Stored data entries
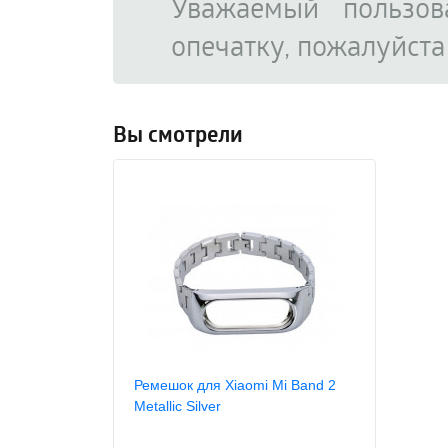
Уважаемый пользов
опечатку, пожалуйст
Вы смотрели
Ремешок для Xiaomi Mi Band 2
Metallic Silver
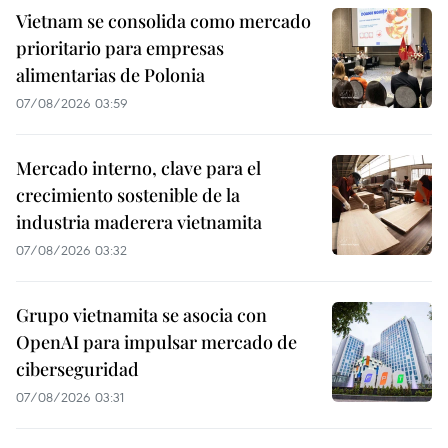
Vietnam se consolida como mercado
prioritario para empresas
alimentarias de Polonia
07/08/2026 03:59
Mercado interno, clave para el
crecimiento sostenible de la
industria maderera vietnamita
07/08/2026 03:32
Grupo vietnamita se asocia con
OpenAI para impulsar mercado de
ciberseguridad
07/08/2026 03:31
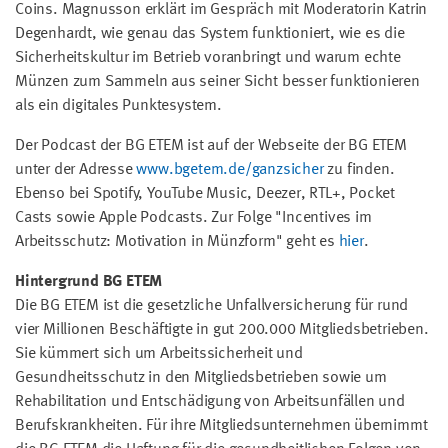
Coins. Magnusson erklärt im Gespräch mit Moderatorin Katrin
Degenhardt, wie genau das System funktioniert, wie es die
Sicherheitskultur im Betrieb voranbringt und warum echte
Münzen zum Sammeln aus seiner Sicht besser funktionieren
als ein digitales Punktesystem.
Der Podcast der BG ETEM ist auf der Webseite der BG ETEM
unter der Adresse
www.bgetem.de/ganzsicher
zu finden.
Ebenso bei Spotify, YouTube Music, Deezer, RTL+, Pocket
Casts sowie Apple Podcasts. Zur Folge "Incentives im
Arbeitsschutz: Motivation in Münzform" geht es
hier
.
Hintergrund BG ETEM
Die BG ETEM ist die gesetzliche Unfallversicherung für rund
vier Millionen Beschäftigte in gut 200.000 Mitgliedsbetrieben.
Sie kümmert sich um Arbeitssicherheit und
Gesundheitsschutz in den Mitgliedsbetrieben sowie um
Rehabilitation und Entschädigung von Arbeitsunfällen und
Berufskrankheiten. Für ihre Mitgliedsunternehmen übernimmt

---

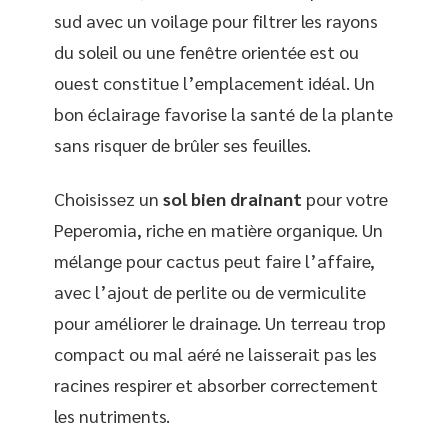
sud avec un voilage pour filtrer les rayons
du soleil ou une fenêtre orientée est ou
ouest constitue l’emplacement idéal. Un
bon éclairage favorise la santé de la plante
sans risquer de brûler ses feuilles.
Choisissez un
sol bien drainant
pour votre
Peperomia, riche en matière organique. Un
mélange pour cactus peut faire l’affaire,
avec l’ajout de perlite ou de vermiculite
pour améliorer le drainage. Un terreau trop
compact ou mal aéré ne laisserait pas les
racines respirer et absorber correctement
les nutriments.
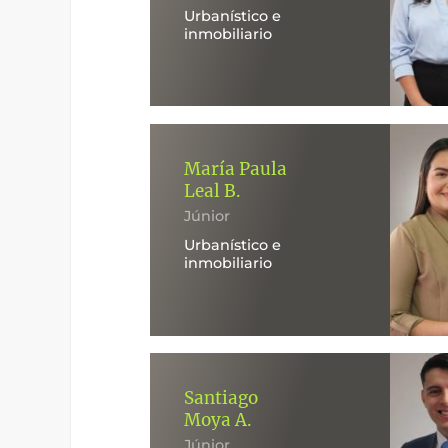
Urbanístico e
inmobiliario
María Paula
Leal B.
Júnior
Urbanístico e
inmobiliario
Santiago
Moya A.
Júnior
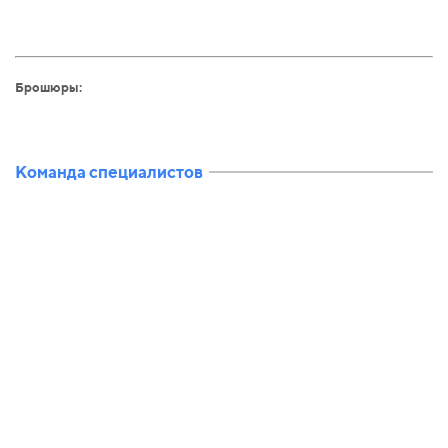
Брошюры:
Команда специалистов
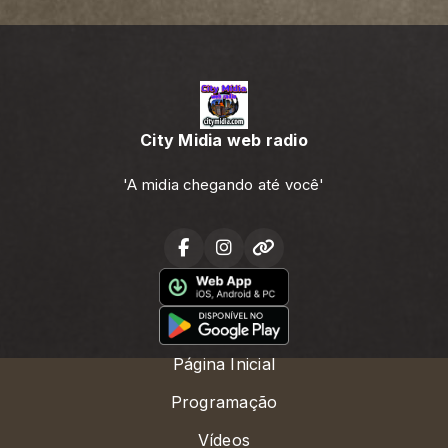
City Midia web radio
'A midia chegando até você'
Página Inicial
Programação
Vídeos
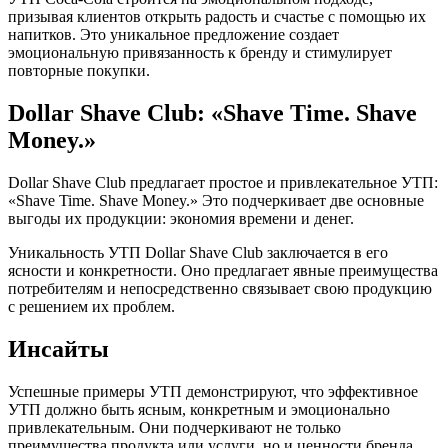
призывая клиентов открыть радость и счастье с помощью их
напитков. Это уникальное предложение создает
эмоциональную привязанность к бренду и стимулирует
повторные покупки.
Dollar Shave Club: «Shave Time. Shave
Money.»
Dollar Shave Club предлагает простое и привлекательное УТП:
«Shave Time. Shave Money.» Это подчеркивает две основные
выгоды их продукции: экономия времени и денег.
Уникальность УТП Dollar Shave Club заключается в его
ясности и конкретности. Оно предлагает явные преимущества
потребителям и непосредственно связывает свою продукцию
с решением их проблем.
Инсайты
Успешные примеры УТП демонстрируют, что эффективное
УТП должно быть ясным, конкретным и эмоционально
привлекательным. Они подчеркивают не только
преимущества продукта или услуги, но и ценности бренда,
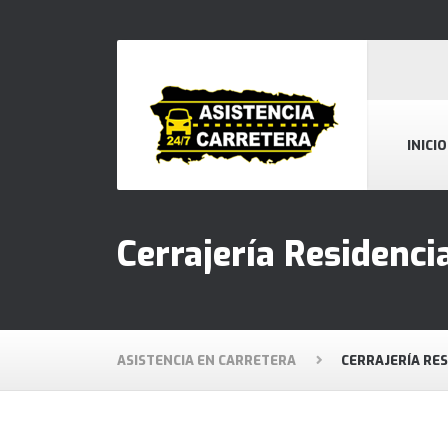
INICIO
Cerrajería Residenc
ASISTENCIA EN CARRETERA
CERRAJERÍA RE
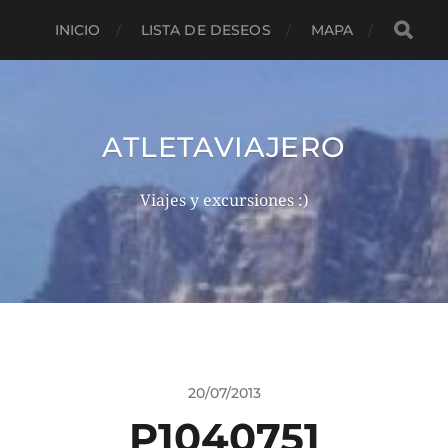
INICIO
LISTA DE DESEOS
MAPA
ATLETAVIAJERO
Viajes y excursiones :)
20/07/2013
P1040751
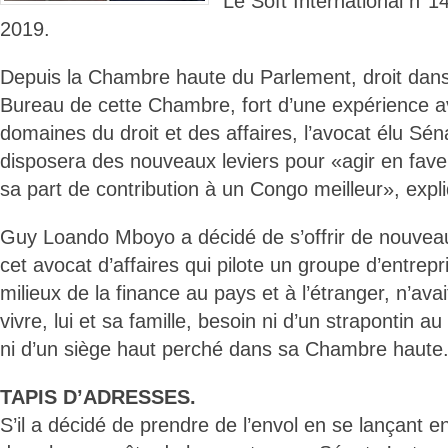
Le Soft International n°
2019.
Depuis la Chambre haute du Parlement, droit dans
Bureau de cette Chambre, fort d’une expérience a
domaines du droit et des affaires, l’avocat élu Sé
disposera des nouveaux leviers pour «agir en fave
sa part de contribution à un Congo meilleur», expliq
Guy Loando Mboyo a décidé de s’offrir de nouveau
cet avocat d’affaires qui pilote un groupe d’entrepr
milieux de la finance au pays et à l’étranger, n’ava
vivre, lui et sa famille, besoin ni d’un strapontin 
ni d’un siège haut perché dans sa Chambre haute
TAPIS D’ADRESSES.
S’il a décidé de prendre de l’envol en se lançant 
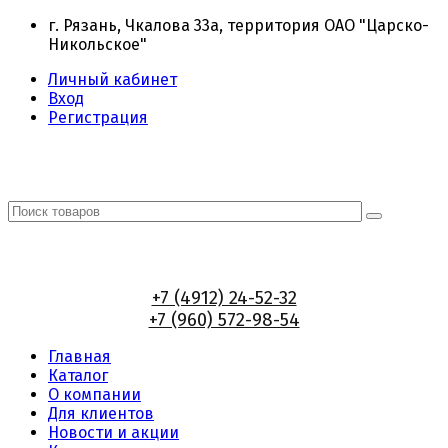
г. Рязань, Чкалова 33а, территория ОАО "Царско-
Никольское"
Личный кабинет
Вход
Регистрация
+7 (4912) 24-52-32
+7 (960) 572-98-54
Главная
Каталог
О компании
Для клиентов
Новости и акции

==

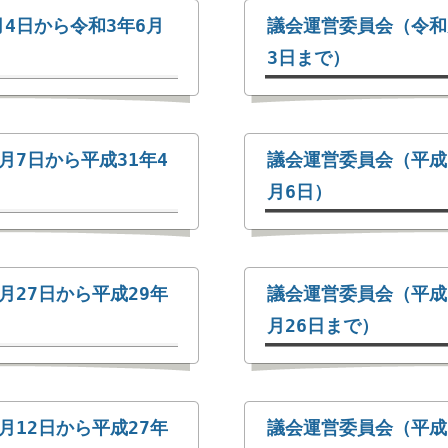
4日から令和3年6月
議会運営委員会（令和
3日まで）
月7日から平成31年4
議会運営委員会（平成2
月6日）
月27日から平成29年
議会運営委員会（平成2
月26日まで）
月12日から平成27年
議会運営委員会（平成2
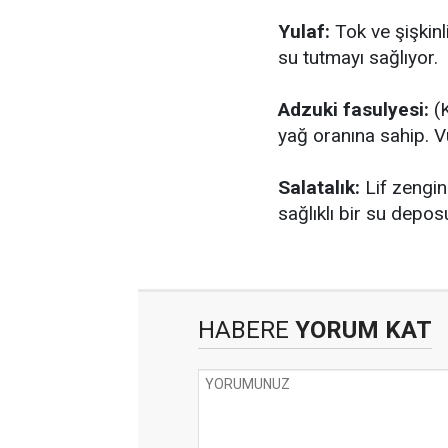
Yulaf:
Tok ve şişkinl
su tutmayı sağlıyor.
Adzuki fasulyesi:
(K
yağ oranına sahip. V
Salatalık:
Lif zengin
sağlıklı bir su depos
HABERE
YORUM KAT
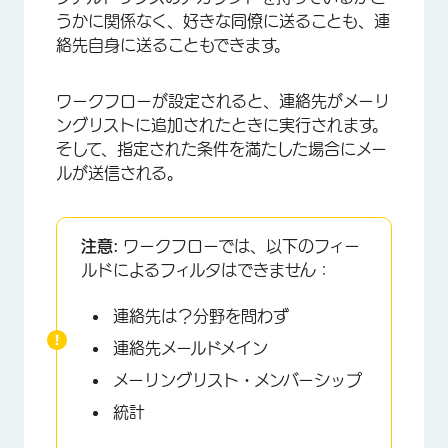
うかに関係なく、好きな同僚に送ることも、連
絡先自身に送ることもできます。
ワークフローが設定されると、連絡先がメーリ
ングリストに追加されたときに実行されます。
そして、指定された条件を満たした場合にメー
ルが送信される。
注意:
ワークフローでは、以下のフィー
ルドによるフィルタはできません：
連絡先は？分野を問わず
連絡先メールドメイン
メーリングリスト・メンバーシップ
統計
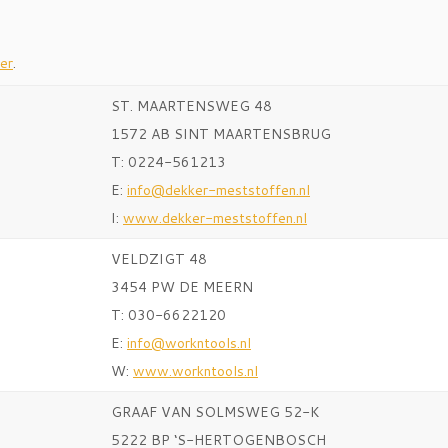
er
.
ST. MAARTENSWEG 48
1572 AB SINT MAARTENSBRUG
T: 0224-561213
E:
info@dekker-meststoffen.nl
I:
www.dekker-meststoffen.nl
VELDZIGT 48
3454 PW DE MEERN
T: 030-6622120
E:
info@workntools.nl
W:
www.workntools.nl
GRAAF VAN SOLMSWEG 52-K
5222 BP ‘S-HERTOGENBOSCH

**WHAT YOU ARE ASKED TO DO:** Count how many lines in the data contain the word "Dollar", giving the number without comment.

**RESPONSE TO THE EXERCISE:** 3